[What is needed] Please return all lines from the records below that include the string "Esta".

[Exercise input]
____________________

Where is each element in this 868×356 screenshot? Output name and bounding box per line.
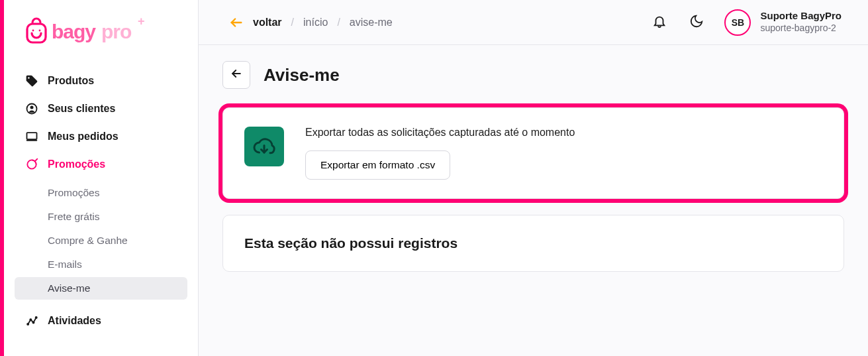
sidebar-item-pedidos[interactable]: Meus pedidos [15,123,187,150]
theme-toggle[interactable] [687,13,706,32]
sidebar-subitem-frete-gratis[interactable]: Frete grátis [15,206,187,228]
breadcrumb-separator: / [291,17,294,29]
svg-point-2 [39,30,41,32]
sidebar-item-label: Promoções [48,158,105,170]
arrow-left-icon [229,15,244,30]
svg-rect-8 [27,133,37,139]
sidebar-item-label: Seus clientes [48,103,115,115]
sidebar-nav: Produtos Seus clientes Meus pedidos Prom… [4,68,198,334]
svg-text:+: + [138,16,145,28]
export-csv-button[interactable]: Exportar em formato .csv [305,150,450,180]
breadcrumb-separator: / [337,17,340,29]
moon-icon [689,14,704,31]
svg-rect-9 [26,140,38,141]
export-card: Exportar todas as solicitações capturada… [222,107,844,199]
content: Avise-me Exportar todas as solicitações … [199,45,868,288]
sidebar-item-label: Meus pedidos [48,131,119,143]
sidebar: bagy pro + Produtos Seus clientes [4,0,199,356]
sidebar-item-clientes[interactable]: Seus clientes [15,95,187,122]
arrow-left-icon [230,67,243,83]
topbar: voltar / início / avise-me S [199,0,868,45]
topbar-actions: SB Suporte BagyPro suporte-bagypro-2 [650,9,842,36]
breadcrumb-back[interactable]: voltar [253,17,282,29]
avatar: SB [724,9,751,36]
user-name: Suporte BagyPro [760,10,842,23]
sidebar-item-produtos[interactable]: Produtos [15,68,187,94]
page-title: Avise-me [264,65,340,86]
svg-text:bagy: bagy [52,21,96,42]
sidebar-item-label: Produtos [48,75,94,87]
breadcrumb-home[interactable]: início [303,17,328,29]
page-back-button[interactable] [222,61,250,89]
user-slug: suporte-bagypro-2 [760,23,842,34]
cloud-download-icon [244,127,284,166]
laptop-icon [25,130,38,143]
svg-point-7 [30,105,34,109]
target-icon [25,158,38,171]
tag-icon [25,74,38,88]
svg-point-1 [32,30,34,32]
empty-state-message: Esta seção não possui registros [244,235,822,251]
sidebar-subitem-compre-ganhe[interactable]: Compre & Ganhe [15,229,187,252]
sidebar-subitem-emails[interactable]: E-mails [15,253,187,276]
sidebar-subitem-promocoes[interactable]: Promoções [15,182,187,204]
bell-icon [652,14,667,31]
user-circle-icon [25,102,38,115]
notifications-button[interactable] [650,13,669,32]
user-info: Suporte BagyPro suporte-bagypro-2 [760,10,842,34]
svg-text:pro: pro [101,21,132,42]
export-description: Exportar todas as solicitações capturada… [305,127,575,139]
empty-state-card: Esta seção não possui registros [222,215,844,272]
sidebar-subitem-avise-me[interactable]: Avise-me [15,277,187,300]
activity-icon [25,314,38,327]
page-header: Avise-me [222,61,844,89]
brand-logo: bagy pro + [25,16,198,52]
user-menu[interactable]: SB Suporte BagyPro suporte-bagypro-2 [724,9,842,36]
sidebar-item-promocoes[interactable]: Promoções [15,151,187,178]
svg-rect-0 [27,24,46,42]
sidebar-subnav-promocoes: Promoções Frete grátis Compre & Ganhe E-… [15,182,187,300]
sidebar-item-label: Atividades [48,315,101,327]
breadcrumb-current: avise-me [350,17,393,29]
sidebar-item-atividades[interactable]: Atividades [15,308,187,334]
breadcrumb: voltar / início / avise-me [229,15,393,30]
main: voltar / início / avise-me S [199,0,868,356]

____________________

[Response area]
empty-state-message: Esta seção não possui registros [244,235,822,251]
empty-state-card: Esta seção não possui registros [222,215,844,272]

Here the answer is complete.